© JUNGE FREIHEIT Verlag GmbH & Co. KG www.jungefreiheit.de 17/23 / 21. April 2023

Dorn im Auge
Christian Dorn

Die Zeitreise im Friedensstadion findet ihre Fortsetzung im Spiel Germania Halberstadts gegen die Gastmannschaft des Fußballclubs BFC Dynamo. Der einstige DDR-Serienmeister aus „Berlin (Ost)“, seinerzeit aus dem „Spielermaterial“ des Stasi-Chefs Erich Mielke bestehend, ist aktueller Meister der Regionalliga Nordost. Dennoch reicht es für ihn am Ende nur zu einem 2:2-Unentschieden. Doch das interessiert mich nur am Rande. Tatsächlich fiebere ich der Begegnung mit der eigenen Geschichte entgegen. Es muß wohl 1988 gewesen sein, als die Klassenfahrt über Berlin führte und ich – als wir individuell durch die Hauptstadt tigern durften – aus dem Schacht einer U-Bahn-Station stieg in unmittelbarer Nähe des Stadions der Weltjugend, wo zu diesem Zeitpunkt das Endspiel des FDGB-Pokals ausgetragen wurde. Ungläubig schaute ich um mich: Die ganze Straße voll von mehreren hundert Skinheads, uniform in Springerstiefeln und Bomberjacken, ein martialischer Auftritt in Marschblockformation. Von der Volkspolizei keine Spur weit und breit. Mein Puls raste, ich hatte panische Angst – wo war ich? Träumte ich? War ich durch wundersame Weise im Westteil Berlins ausgestiegen? Hatte mich jemand nichtsahnend irgendwohin gebeamt? Schließlich kannte ich solche Bilder nur aus dem Westfernsehen oder aus der SED-Propaganda über die „Neonazis in der BRD“.

Plötzlich erschallen Rufe, offenbar aus den Reihen der Alt-Hools, wie „Scheiß BFC“ oder „Stasi raus“.

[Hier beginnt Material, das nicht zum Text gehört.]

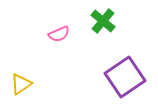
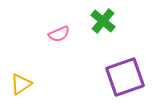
purple square: rotated 15 degrees clockwise
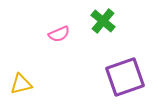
yellow triangle: rotated 20 degrees clockwise
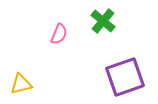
pink semicircle: rotated 45 degrees counterclockwise
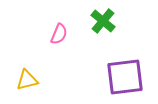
purple square: rotated 12 degrees clockwise
yellow triangle: moved 6 px right, 4 px up
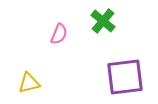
yellow triangle: moved 2 px right, 3 px down
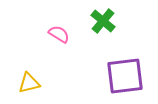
pink semicircle: rotated 80 degrees counterclockwise
purple square: moved 1 px up
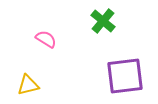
pink semicircle: moved 13 px left, 5 px down
yellow triangle: moved 1 px left, 2 px down
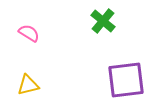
pink semicircle: moved 17 px left, 6 px up
purple square: moved 1 px right, 4 px down
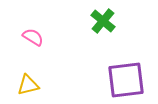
pink semicircle: moved 4 px right, 4 px down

Jetzt, trotz eines Bieres ganz ernüchtert auf der Tribüne sitzend, erklärt mein Nachbar, Vater eines der Spieler, der aus dem katholischen Eichsfeld kommt, daß er über das Elend in Berlin nur den Kopf schütteln könne, allein schon wegen der jungen Bettler. Ich stimme zu, ein Freund von mir habe genau deshalb schon lange den „Reichshauptslum“ (Don Alphonso) gen Norden verlassen. Dann erklärt mein Sitznachbar, links von uns auf der Tribüne säßen die „Alt-Hools“. Auf der Suche nach meiner Geschichte tigere ich sogleich los – und bin überrascht, treffe ich doch auf ganz geerdete, Ironie-gestählte Figuren, deren launigem Dialog ich lausche, unterbrochen von plötzlichen Rufen – offenbar aus den Reihen der Alt-Hools – wie „Scheiß BFC“ oder „Stasi raus.“ Als der einzige Typ unter ihnen mit Glatze und Bomberjacke seinem Kumpel entgegnet: „Die Jacke trage ich schon immer!“, schalte ich mich ein. Tatsächlich muß er wohl damals auch am Stadion der Weltjugend gewesen sein – allerdings haben sie ganz andere Erinnerungen, so etwa an die dunkelhäutigen Fußballfans des BFC aus den Reihen der DDR-Vertragsarbeiter. Die erwartete Konfrontation in meinem Kopfkino vom unwirklichen Faschismus-„Flash“ in der „Hauptstadt der DDR“, erlebt in der Spätphase des SED-Regimes, löst sich im Nirwana auf.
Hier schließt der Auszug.